This week, America marked two significant milestones in its history. Friday was the 80th anniversary of Social Security, a program that has helped millions of seniors, including my parents, retire with dignity. Saturday is the 70th anniversary of the end of World War II, when the most violent conflict in human history ended as an American victory.
We refer to the Americans responsible for these accomplishments as the “Greatest Generation.” In less than two decades, they survived economic catastrophe, triumphed in a global conflict, and laid the foundation for unparalleled prosperity for their children in what would become an American century. When faced with seemingly insurmountable challenges, they took our nation to new heights. Because of their sacrifices, we have been able to enjoy what we call the American dream, promising that our children’s future will always be brighter than our own.
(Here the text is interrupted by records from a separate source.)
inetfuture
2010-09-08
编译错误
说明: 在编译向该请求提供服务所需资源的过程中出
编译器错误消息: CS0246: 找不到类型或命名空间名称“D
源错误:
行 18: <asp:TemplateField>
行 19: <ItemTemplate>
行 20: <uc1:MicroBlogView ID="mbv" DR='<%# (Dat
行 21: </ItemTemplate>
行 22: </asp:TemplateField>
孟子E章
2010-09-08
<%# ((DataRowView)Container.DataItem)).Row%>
With Americans now living longer than ever before, the strain on Social Security’s finances is steadily increasing. We also have too few workers paying into the Social Security program, leaving it unable to fully finance the benefits promised to retirees. This is exacerbated by the fact that the labor-force-participation rate is lower than it has been in over 30 years. As a result, the Social Security Disability Insurance Trust Fund will have its reserves depleted as early as next year. When this happens, the fund will only be able to provide 81 percent of scheduled benefits. Avoiding a cut in benefits will cost nearly $30 billion a year. Congress must act to avoid an automatic cut in benefits for disabled Americans.
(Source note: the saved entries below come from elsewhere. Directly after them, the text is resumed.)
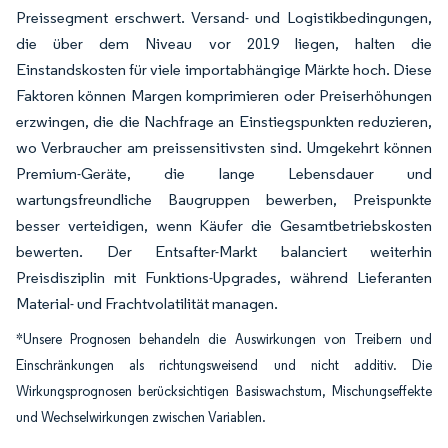
Preissegment erschwert. Versand- und Logistikbedingungen,
die über dem Niveau vor 2019 liegen, halten die
Einstandskosten für viele importabhängige Märkte hoch. Diese
Faktoren können Margen komprimieren oder Preiserhöhungen
erzwingen, die die Nachfrage an Einstiegspunkten reduzieren,
wo Verbraucher am preissensitivsten sind. Umgekehrt können
Premium-Geräte, die lange Lebensdauer und
wartungsfreundliche Baugruppen bewerben, Preispunkte
besser verteidigen, wenn Käufer die Gesamtbetriebskosten
bewerten. Der Entsafter-Markt balanciert weiterhin
Preisdisziplin mit Funktions-Upgrades, während Lieferanten
Material- und Frachtvolatilität managen.
*Unsere Prognosen behandeln die Auswirkungen von Treibern und
Einschränkungen als richtungsweisend und nicht additiv. Die
Wirkungsprognosen berücksichtigen Basiswachstum, Mischungseffekte
und Wechselwirkungen zwischen Variablen.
Social Security is too important for us to allow it to decay any further.
First, we must gradually increase the retirement age for individuals under 55, without changing it for current seniors like my mom. It is important that we keep our promises to current beneficiaries and those nearing retirement, but for Americans closer to my age, we need to have an honest conversation about saving Social Security. With the average American working longer than when Social Security was first conceived, it’ll take some changes to keep Social Security solvent and responsive to Americans’ needs.
Second, we should do more to protect seniors on the bottom of the income scale, who are too often consigned to poverty in old age. This can be done by reducing the growth of benefits for upper income seniors while making the program even stronger for lower-income seniors. This is not a cut, but simply a reduction in the growth of benefits for wealthier retirees.
Finally, we must empower our people to save more for retirement. Social Security should be one component of retirement security along with employment-based plans and personal financial assets like IRAs, mutual funds, and personal savings accounts. Americans should also be able to save for retirement without paying taxes on their retirement investments. My tax-reform plan eliminates taxes on interest, capital gains and dividends. Educating Americans on the benefits associated with retirement saving and planning is also important.For what I’ve written here, I have no doubt I will be attacked by those on the left who believe we should do nothing to save Social Security. As someone whose mother counts on Social Security, I would never stand behind a proposal that would hurt my mother or seniors like her. I firmly believe that these reforms are the best solution to our nation’s entitlement crisis.
Like the Greatest Generation once did, our own generation stands at a crossroads. We can stand obstinate in the face of inevitable change, allowing political division to keep us from meeting our challenges, or we can embrace commonsense reforms that will continue to allow our seniors to retire with dignity. I am confident that doing so will go a long way toward making the 21st century another American century.
— Marco Rubio represents Florida in the U.S. Senate.